What we do now is go on having little birthdays until we can’t. Maybe in our final moments, we find some solace in those memories. In the meantime, sometimes survival isn’t just about knowing how to milk a cow. It’s also understanding how to read legal documents and having a good lawyer.
That’s my rude awakening.
We might never make it to the “really interesting” chapters of social collapse. Medical bankruptcy might get us first. Even if we lived through a disaster of biblical proportions like our in-laws did, most of this flickering world just won’t care for very long. And in the end, you have to wonder…
Will we care if they don’t care?
Probably not.
Jess, this stopped me in my tracks. It’s hauntingly honest, and achingly human, grappling with loss, systems that fail us, and the quiet resilience of simply going on. Thank you for putting words to what so many feel but rarely say aloud.

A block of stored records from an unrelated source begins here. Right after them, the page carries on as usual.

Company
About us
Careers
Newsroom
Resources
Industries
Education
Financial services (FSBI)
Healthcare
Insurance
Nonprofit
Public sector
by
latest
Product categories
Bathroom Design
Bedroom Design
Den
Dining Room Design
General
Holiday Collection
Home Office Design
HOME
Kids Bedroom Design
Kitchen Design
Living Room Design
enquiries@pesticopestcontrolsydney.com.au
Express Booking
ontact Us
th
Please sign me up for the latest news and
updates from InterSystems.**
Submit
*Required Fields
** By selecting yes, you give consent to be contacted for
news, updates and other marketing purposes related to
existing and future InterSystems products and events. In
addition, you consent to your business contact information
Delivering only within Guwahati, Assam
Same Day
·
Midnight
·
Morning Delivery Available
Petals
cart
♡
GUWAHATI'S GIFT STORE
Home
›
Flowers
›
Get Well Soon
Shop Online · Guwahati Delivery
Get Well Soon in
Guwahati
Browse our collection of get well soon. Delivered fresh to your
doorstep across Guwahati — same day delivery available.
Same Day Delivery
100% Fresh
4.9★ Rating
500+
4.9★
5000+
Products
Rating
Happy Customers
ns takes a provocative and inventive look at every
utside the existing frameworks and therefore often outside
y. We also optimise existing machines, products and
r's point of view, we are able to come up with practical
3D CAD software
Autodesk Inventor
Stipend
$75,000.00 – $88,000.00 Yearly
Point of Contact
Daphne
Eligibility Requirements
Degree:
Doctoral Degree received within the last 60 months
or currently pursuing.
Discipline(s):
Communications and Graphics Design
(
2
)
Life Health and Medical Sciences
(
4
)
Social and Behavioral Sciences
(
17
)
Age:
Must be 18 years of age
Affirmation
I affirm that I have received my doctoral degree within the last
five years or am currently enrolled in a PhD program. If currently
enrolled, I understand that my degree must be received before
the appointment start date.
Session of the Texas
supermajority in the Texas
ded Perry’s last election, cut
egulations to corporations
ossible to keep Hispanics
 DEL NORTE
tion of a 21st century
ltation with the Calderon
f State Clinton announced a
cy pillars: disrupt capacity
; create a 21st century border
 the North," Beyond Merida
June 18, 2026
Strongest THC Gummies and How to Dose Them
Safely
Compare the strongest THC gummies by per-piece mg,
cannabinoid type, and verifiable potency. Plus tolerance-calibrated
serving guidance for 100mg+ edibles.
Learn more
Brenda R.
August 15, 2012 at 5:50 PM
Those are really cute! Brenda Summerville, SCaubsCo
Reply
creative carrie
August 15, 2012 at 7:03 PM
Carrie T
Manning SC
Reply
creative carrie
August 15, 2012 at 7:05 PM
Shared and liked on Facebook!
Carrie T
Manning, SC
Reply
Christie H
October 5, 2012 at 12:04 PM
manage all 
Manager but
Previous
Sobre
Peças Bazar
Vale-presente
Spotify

This hit somewhere between my chest and my spine.
I’ve read a lot of essays about collapse. Most of them try to predict it, romanticize it, or sell you a prepper course. But this one felt like what it’s actually like to be awake inside it. Not apocalyptic. Just quietly unlivable.
Still, we’ll plant the tomatoes anyway. Light the candles at the birthday anyway. Not because it will save us. But because it's the last resistance we have.
And when all is said and done, a comet could hit us and none of this will matter.
But we’ll still make the cake.
Thank you for telling the truth like this.